Paired two-tailed t-tests indicated that 6-month-olds matched their native speech audio-visually, t(23) = 3.43, p<.01, but not the non-native speech, t(23) = 0.17, n.s. (see Figure 3, Table 1).

Download:

Figure 3. Results of 6-month-olds tested in Experiment 1a.

Mean of Preference scores at the matching visible speech during baseline and test trials following auditory-only familiarization with either German (green bars on the left, showing preferential looking [%] at the German speaking face during baseline and test trials, respectively) or French (blue bars on the right, showing preferential looking [%] at the French speaking face during baseline and test trials, respectively). Error bars indicate the standard error of the mean.

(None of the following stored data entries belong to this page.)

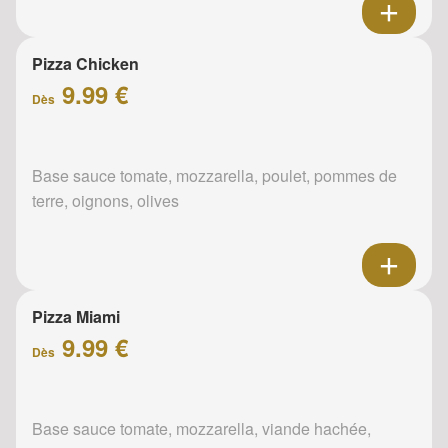
Pizza Chicken
9.99 €
Dès
Base sauce tomate, mozzarella, poulet, pommes de
terre, oignons, olives
Pizza Miami
9.99 €
Dès
Base sauce tomate, mozzarella, viande hachée,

https://doi.org/10.1371/journal.pone.0089275.g003

The findings of Experiment 1a demonstrated the ability of 4.5-month-old German-learning infants to cross-modally match audio-visual fluent speech of their native (German) as well as their non-native (French) language. Interestingly, 6-month-old infants have been shown to audio-visually match their native language only. It can be concluded that 4.5- and 6-month-olds recognized and matched auditory and visual speech cues in the absence of temporal synchrony, a remarkable ability.

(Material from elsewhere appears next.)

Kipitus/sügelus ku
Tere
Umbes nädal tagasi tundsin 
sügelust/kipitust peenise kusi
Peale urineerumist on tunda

Moreover, because of the fact that 6-month-olds only showed matching for their native language it could be hypothesized that infants’ ability to detect the correspondence between audible and visible fluent speech narrows down to the native language between 4.5 and 6 months of age. Considered that most of the research demonstrated that infants’ perceptual narrowing in the speech domain occurs later [43] this interpretation should be treated cautiously. However, a potential explanation for this early narrowing may be found in the material we used. The stimuli consisted of lively sentences adapted from a children story and were therefore prosodically-rich. Prosodic cues, including rhythm, intonation, phrasing, are among the cues that infants are able to process at birth (given the availability of prosodic information in-utero [44]). Infants may therefore process prosodic cues earlier than other linguistic cues and may therefore show earlier narrowing for prosodic cues. This could explain why we found earlier narrowing for audio-visual stimuli based on lively passages that contain many prosodic cues.

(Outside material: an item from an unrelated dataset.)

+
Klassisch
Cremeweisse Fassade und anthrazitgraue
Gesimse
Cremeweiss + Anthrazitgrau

The finding that 4.5- and 6-month-old infants are able to audio-visually match fluent speech contrasts with the results of Lewkowicz and Pons [12], who did not observe matching of auditory and visual fluent speech in 6- to 8-month-olds. As already mentioned, this might be due to methodological differences, such as testing a broad age group or the duration of familiarization trials. In the study of Lewkowicz and Pons [12], both auditory-only familiarization trials lasted 20 seconds, respectively, whereas the present study used 30 seconds per auditory-only familiarization trial. Experiment 1b aimed to investigate this hypothesis by testing whether 6-month-olds would still be able to demonstrate intersensory matching when they are given less time to become auditory-only familiarized with their native speech.

Experiment 1b

The purpose of Experiment 1b was to examine whether decreasing the time of auditory-only familiarization from 30 to 20 seconds affects 6-month-olds’ audio-visual matching of fluent native speech.